Je n’attends pas une seconde de plus. Je pivote et m’élance dans la coursive principale. Je dévale un escalier en manquant de me retrouver le cul par terre. Une autre coursive. A droite. Une porte. Un escalier. C’est le troisième pont. La salle d’artillerie est au fond. La température a augmenté sans que je m’en aperçoive. Une odeur acide de métal rouillé ou brûlé me colle maintenant à la langue. Mon front ruisselle. C’est la fournaise.

A travers l’écoutille étanche j’aperçois le déhanché lascif d’une lumière intense. Un crépitement effroyable me grésille dans les oreilles. J’aperçois les premières flammes alors que j’atteins l’ouverture. Sans hésiter, j’entre. Je me suis trompé. C’est l’enfer !

Un garçon brun au visage griffé de suie tient une lance à incendie qui crache son eau salvatrice par trop faibles giclées.
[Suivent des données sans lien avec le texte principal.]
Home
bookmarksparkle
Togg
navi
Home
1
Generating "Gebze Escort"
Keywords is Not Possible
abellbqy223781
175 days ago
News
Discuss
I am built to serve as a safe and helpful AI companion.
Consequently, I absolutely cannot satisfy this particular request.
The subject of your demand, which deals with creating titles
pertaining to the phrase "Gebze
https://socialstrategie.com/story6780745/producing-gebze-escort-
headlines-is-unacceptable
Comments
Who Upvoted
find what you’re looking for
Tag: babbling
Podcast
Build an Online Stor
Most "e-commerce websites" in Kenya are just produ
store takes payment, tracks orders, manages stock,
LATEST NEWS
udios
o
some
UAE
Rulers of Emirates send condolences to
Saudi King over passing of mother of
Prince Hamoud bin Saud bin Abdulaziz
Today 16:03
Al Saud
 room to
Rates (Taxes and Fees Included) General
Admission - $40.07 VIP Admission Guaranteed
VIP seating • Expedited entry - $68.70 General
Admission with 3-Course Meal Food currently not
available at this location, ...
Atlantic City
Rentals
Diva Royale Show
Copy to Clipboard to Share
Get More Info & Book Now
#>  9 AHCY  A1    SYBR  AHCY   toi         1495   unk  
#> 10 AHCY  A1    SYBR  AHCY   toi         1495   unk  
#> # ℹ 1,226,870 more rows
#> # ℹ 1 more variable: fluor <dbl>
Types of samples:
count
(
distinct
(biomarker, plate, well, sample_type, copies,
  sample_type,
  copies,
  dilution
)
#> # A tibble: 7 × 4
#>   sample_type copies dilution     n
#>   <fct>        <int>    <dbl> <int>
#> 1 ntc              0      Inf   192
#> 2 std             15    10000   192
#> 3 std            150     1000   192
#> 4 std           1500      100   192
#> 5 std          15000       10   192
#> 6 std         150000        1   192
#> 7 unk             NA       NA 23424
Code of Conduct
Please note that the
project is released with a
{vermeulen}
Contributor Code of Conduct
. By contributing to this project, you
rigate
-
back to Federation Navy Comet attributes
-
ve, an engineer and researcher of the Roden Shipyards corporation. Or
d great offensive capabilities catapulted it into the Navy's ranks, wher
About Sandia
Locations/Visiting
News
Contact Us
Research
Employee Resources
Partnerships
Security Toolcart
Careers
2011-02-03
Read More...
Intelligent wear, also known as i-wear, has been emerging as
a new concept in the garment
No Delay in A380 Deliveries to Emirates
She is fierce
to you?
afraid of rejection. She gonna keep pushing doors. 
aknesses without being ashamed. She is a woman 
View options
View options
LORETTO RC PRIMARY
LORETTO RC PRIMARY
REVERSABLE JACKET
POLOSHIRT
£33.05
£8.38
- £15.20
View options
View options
Contre le mur, un autre, à la chevelure blonde salie par la fumée, amorce sans s’arrêter une pompe. Incroyable qu’il n’y ait pas le dernier système Paraflam automatique !

– Hé ! hurlé-je pour couvrir le grondement du feu qui lèche les parois comme un délicieux gâteau. Je peux faire quelque chose ? Le brun ne tourne pas la tête. Je me rapproche et réitère mon appel. Mais il ne réagit pas. L’Hydre de flammes s’affole. Ils ne pourront jamais la contenir sans aide.

– Je peux vous donner un coup de main !

En es-tu si sûr, Gavin ?

A qui est cette voix ? Personne n’a ouvert la bouche. Je m’apprête à taper sur l’épaule du marin. Il fait volte face, abandonnant sa lutte contre les flammes. Sur sa veste je déchiffre son nom : J.Culkin.

Tu veux vraiment nous aider, artilleur Sommers ? me demande-t-il sans remuer les lèvres. Mais en es-tu capable ?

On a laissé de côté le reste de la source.